:: Requirement ::
Whenever the string "údaje" appears in a line below, please copy the line out.

:: Entries provided ::

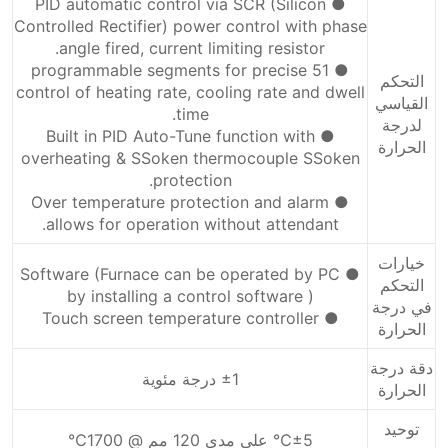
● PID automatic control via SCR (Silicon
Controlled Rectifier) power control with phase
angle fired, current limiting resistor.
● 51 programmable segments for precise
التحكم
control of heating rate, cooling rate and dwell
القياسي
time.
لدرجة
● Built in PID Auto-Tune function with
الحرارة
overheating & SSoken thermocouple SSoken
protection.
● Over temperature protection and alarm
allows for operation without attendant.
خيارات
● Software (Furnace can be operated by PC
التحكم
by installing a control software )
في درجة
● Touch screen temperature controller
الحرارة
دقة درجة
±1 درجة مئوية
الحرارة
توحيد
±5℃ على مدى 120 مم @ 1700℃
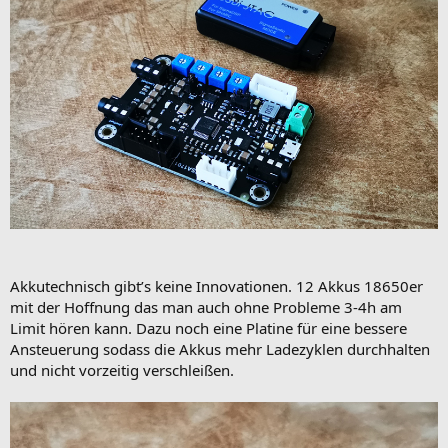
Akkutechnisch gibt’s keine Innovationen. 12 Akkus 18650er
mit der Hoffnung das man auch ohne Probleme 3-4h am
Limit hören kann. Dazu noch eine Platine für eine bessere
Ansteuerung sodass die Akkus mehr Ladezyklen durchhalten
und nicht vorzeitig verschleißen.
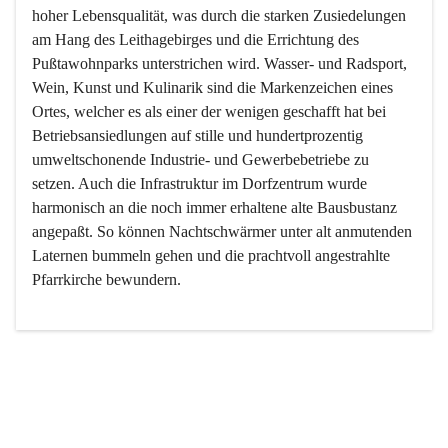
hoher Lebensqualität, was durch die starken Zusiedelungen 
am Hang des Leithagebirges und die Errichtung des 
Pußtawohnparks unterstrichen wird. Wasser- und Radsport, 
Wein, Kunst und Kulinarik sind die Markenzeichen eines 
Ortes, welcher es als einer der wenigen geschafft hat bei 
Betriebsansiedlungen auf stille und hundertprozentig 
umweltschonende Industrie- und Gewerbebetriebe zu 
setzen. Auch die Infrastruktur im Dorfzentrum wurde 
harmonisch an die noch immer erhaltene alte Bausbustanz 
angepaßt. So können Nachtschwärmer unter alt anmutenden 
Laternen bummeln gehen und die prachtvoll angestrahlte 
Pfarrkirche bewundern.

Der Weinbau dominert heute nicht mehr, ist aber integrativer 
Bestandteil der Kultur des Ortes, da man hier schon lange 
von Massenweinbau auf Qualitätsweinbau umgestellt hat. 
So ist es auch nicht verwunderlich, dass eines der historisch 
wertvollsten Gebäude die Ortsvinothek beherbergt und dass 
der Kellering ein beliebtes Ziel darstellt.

...

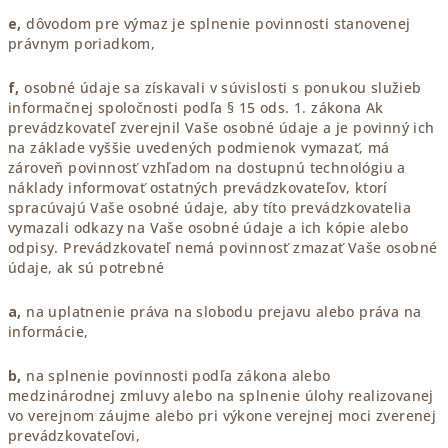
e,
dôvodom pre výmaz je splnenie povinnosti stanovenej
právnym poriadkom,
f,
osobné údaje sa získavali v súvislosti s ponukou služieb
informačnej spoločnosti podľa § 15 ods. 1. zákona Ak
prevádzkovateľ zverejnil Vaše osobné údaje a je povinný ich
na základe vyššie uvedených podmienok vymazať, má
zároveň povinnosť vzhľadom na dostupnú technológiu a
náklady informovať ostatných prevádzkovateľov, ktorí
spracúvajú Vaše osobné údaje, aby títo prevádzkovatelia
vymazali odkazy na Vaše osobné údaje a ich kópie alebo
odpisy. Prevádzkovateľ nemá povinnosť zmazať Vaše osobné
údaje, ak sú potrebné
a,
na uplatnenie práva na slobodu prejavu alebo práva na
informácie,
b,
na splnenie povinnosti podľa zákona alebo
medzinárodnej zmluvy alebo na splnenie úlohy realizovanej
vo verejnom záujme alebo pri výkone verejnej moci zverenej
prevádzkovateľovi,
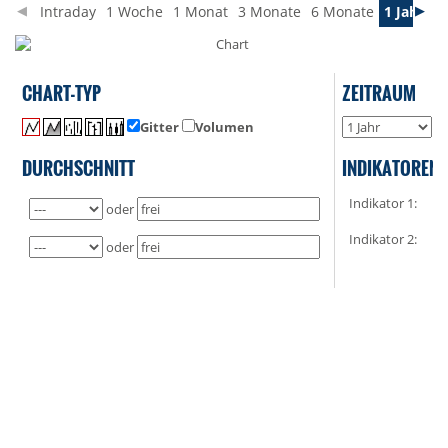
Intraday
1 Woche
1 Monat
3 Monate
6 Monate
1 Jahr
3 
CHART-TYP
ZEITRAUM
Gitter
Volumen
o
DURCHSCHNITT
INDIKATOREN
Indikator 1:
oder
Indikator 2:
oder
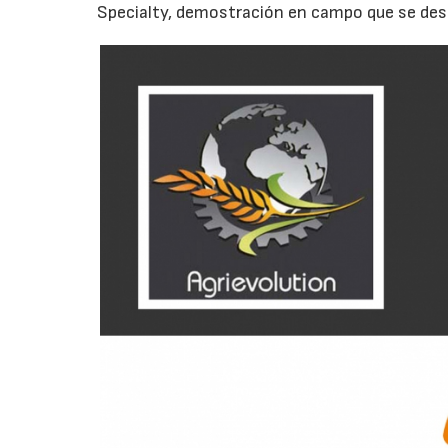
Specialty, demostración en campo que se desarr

:: Task result ::
osobné údaje sa získavali v súvislosti s ponukou služieb
prevádzkovateľ zverejnil Vaše osobné údaje a je povinný ich
spracúvajú Vaše osobné údaje, aby títo prevádzkovatelia
vymazali odkazy na Vaše osobné údaje a ich kópie alebo
údaje, ak sú potrebné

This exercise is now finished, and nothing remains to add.